| DATA FOR REVIEW |
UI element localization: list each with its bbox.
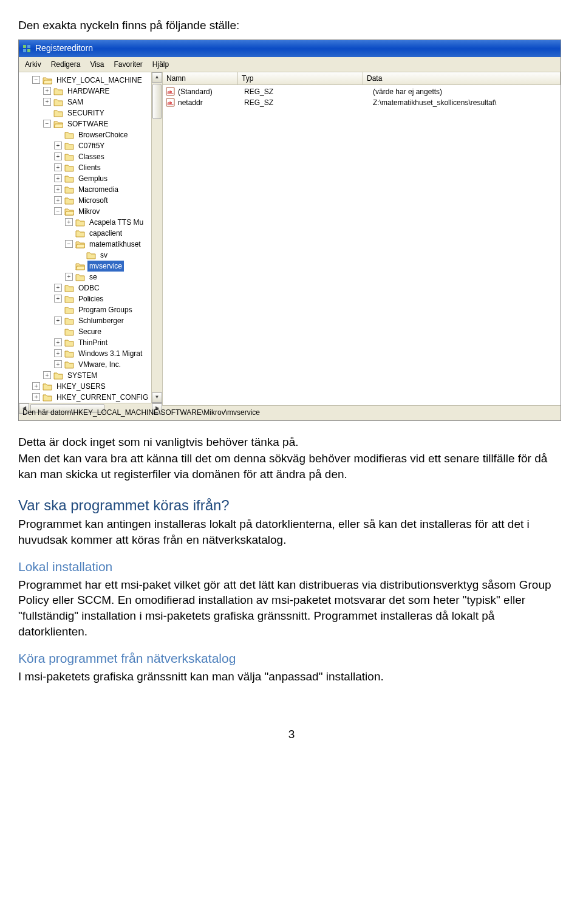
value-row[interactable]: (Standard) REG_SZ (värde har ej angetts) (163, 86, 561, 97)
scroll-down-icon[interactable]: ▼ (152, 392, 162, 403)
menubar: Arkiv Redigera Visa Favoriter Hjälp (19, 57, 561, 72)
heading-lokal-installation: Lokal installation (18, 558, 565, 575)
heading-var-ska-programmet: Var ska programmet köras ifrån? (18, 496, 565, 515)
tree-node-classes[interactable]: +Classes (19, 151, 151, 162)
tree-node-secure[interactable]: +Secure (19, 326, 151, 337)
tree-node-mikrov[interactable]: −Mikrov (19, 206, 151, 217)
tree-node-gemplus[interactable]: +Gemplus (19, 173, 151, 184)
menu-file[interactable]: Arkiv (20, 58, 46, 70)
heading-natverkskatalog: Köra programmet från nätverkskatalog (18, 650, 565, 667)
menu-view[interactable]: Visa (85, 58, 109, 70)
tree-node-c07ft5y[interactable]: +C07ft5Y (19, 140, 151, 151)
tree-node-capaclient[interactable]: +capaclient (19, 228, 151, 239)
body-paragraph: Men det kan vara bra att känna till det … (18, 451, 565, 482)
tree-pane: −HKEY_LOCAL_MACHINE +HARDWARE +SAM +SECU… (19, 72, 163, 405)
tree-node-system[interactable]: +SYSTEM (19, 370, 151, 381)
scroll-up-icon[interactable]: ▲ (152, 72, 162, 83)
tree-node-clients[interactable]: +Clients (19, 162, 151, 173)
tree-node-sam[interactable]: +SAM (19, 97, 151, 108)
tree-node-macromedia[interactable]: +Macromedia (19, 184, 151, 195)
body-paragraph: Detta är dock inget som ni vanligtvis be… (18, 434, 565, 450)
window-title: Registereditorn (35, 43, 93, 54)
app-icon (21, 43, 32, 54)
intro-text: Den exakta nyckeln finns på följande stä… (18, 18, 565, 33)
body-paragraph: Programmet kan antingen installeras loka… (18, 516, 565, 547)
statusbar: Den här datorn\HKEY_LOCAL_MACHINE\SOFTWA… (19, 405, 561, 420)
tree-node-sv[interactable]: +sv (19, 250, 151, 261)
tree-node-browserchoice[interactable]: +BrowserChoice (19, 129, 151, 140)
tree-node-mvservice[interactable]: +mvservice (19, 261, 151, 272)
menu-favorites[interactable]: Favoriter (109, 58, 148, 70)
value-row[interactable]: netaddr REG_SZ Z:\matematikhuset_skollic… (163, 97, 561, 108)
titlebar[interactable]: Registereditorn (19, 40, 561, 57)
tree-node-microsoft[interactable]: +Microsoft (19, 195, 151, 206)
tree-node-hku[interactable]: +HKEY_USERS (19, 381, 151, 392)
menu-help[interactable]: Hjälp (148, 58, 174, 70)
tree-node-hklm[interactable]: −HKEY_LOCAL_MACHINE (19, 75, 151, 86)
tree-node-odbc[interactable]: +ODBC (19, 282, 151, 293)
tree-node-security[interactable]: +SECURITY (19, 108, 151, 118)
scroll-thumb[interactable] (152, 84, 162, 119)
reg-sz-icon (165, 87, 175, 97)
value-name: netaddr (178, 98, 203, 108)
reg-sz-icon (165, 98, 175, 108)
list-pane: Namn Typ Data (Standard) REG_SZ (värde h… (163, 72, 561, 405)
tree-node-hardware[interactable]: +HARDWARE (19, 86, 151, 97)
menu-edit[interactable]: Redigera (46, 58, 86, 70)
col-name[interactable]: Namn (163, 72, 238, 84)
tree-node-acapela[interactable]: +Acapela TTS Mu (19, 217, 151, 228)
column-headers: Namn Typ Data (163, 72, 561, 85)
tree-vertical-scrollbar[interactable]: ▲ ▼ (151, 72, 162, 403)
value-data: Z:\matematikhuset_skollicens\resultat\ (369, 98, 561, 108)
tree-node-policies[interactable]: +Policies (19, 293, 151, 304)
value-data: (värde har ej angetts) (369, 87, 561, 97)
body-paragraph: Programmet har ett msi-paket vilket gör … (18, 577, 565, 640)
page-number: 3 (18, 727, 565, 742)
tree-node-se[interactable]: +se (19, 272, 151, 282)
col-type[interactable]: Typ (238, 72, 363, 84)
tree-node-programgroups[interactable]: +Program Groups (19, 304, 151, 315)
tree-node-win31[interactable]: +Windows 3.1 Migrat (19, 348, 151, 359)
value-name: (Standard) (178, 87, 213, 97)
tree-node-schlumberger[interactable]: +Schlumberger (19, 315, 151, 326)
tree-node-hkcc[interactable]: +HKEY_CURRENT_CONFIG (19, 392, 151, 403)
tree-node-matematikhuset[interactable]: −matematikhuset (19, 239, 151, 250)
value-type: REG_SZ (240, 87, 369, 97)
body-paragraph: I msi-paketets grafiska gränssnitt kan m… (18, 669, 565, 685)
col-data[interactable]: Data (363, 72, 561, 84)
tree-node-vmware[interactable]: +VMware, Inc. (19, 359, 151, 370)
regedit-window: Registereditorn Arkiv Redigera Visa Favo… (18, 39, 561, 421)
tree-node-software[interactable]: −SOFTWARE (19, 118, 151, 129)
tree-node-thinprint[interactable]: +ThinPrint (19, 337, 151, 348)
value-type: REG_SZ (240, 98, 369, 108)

* * *

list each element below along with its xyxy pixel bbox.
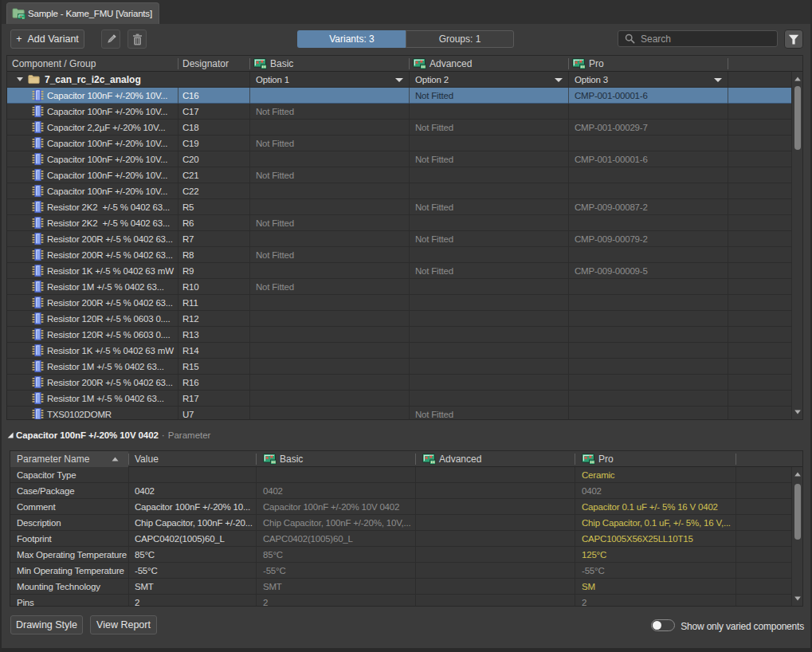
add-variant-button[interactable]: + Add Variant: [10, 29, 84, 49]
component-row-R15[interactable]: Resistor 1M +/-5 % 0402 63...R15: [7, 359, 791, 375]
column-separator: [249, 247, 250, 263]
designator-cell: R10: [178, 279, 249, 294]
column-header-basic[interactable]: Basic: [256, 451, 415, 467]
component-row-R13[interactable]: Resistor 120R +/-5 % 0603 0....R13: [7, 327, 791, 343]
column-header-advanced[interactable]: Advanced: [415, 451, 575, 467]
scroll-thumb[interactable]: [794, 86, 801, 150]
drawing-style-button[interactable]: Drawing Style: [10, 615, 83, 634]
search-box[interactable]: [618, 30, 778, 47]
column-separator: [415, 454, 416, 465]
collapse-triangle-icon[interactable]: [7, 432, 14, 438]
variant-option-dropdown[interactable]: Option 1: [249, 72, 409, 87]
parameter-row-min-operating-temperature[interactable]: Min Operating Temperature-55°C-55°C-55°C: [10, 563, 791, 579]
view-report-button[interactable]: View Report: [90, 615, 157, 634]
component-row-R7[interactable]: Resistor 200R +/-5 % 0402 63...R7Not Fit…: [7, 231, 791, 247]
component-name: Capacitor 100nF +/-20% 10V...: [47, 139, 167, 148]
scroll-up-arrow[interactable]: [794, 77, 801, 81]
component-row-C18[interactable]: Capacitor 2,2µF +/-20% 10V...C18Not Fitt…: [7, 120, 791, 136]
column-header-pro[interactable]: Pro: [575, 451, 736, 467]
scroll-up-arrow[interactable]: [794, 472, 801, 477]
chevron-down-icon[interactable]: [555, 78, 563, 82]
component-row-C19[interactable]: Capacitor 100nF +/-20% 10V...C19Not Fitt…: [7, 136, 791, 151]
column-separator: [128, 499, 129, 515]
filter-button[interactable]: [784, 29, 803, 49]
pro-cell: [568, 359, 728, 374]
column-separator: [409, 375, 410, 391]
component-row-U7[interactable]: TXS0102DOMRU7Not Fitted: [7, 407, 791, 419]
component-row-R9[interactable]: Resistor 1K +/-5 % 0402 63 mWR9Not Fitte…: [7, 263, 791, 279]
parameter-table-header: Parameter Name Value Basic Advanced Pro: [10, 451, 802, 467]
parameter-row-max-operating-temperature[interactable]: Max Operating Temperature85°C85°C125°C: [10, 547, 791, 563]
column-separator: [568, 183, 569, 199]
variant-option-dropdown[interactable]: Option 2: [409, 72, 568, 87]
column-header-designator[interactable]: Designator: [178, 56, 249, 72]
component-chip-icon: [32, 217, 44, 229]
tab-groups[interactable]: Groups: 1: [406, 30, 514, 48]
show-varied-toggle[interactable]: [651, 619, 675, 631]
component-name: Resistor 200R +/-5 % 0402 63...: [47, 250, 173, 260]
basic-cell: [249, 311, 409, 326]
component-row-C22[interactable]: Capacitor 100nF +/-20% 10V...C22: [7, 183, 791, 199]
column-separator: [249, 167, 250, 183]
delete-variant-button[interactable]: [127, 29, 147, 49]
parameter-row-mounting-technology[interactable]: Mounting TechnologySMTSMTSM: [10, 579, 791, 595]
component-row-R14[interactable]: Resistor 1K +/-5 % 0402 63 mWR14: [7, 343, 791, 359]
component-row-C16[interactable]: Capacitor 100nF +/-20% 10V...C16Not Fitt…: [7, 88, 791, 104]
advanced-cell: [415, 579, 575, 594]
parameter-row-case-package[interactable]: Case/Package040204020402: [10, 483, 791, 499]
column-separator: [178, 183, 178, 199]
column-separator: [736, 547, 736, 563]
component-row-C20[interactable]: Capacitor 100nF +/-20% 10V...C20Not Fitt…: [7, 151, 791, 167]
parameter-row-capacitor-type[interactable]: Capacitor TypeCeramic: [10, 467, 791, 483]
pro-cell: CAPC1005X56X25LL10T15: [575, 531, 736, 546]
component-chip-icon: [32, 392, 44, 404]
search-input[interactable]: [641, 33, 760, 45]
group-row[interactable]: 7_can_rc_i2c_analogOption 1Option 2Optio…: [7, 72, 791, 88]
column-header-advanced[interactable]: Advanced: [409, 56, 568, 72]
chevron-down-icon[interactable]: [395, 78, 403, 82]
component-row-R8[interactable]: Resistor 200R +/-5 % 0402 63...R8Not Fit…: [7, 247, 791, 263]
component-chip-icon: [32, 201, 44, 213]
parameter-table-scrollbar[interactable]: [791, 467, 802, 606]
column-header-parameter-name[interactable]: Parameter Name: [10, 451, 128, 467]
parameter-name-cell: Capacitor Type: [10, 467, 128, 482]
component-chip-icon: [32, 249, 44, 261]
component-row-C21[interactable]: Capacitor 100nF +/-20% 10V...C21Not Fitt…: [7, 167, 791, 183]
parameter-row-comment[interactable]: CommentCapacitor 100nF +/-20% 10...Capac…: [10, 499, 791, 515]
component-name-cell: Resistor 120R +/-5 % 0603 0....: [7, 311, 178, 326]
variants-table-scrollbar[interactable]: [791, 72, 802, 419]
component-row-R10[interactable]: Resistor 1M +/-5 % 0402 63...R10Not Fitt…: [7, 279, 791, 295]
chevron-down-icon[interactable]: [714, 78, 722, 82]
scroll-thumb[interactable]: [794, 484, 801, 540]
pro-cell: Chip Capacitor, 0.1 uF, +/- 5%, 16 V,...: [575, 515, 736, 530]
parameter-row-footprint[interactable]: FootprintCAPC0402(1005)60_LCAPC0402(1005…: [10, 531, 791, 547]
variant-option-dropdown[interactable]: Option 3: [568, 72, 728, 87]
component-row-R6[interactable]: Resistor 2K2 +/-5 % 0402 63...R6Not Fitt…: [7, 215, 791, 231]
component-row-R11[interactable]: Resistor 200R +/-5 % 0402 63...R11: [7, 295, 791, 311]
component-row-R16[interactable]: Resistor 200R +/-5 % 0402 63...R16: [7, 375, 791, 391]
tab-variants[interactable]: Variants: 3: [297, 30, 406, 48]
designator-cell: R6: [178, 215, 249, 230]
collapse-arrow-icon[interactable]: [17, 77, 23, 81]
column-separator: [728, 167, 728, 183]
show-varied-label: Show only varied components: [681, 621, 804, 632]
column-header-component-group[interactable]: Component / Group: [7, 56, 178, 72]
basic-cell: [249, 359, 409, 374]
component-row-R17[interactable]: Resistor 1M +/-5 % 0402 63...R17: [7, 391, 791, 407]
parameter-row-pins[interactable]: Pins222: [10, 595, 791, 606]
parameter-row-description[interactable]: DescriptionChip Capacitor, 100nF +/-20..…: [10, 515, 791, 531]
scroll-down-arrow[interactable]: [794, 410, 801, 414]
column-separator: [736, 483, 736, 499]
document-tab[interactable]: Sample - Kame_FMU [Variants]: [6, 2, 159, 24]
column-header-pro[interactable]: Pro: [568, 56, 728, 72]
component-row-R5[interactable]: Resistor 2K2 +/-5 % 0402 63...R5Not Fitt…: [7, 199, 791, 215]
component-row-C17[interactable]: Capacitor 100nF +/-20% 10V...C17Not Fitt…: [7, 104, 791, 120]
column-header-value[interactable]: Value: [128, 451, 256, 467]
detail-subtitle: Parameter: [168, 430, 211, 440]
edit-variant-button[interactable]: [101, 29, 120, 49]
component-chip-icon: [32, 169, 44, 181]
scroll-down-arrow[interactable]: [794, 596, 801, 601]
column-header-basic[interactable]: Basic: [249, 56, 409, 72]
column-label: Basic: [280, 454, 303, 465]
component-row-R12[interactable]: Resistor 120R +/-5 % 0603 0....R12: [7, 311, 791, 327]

...

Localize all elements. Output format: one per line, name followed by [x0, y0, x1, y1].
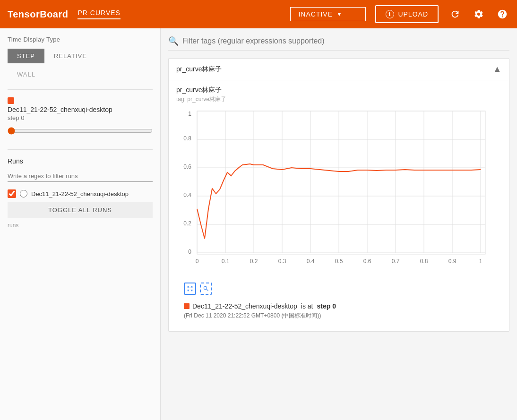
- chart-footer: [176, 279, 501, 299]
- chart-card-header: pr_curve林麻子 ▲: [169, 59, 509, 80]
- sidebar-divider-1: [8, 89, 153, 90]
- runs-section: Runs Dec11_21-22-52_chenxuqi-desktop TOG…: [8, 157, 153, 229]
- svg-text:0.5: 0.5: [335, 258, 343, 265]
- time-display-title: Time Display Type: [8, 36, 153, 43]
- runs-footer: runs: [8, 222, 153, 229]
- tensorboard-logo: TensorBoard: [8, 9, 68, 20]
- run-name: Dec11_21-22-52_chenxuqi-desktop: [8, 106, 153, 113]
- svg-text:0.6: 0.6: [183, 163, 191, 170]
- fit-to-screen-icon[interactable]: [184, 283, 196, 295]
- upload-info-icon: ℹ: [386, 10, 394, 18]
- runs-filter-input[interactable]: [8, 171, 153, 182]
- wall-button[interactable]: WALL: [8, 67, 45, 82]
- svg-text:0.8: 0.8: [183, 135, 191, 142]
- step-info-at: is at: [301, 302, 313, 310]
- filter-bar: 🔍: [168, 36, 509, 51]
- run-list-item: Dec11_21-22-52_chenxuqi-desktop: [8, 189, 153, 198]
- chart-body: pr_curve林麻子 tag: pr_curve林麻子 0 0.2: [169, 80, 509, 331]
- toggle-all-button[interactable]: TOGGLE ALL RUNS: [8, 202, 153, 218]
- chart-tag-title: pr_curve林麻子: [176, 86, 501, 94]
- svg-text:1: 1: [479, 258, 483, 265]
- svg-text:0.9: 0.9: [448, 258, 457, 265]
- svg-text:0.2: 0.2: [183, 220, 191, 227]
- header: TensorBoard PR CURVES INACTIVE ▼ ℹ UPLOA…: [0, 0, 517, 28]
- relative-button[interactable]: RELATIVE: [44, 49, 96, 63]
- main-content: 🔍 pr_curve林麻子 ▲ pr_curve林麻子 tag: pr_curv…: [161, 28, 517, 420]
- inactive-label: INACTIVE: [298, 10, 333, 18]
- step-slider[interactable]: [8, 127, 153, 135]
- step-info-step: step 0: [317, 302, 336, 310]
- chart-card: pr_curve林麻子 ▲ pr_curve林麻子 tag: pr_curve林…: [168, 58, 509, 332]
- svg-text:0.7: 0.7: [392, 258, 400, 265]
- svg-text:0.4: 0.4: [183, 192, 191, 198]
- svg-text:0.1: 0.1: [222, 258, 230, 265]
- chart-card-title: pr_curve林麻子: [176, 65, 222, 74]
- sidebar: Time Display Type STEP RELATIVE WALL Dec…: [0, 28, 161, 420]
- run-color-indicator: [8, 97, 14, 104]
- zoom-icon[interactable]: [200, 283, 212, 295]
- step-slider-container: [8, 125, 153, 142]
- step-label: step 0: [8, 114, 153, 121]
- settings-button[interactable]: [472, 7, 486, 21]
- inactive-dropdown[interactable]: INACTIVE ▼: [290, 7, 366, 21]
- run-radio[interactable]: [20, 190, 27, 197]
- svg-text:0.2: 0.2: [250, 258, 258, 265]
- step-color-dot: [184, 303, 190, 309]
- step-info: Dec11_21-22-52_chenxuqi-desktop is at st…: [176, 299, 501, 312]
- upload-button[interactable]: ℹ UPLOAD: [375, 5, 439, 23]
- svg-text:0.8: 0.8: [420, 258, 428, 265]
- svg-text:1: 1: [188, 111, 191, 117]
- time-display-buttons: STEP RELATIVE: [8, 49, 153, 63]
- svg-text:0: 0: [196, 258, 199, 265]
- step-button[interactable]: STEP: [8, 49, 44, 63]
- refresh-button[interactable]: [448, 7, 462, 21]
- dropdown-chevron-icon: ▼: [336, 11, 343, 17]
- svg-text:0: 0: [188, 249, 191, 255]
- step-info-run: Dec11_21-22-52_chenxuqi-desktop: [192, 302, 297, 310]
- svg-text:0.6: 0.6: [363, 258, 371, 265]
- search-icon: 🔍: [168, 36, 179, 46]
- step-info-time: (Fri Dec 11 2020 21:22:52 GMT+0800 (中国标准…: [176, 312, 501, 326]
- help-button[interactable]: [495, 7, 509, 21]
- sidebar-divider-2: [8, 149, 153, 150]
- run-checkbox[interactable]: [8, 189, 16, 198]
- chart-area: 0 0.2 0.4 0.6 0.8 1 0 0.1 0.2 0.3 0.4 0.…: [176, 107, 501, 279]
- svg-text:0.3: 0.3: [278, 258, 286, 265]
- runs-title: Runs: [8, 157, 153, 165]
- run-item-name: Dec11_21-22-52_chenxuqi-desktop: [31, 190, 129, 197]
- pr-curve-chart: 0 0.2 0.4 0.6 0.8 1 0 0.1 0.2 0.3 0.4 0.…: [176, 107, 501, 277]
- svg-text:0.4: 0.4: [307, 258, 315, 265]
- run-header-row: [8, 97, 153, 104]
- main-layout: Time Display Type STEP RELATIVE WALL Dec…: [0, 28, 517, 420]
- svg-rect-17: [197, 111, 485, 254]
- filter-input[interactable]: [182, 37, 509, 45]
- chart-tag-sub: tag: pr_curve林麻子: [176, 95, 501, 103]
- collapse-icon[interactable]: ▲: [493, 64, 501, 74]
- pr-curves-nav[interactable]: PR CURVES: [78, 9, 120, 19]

| WHAT THIS TASK INVOLVES |
A single integer is the expected output: the number of lines in the data that include the word "operating".

| PROBLEM SOLUTION |
2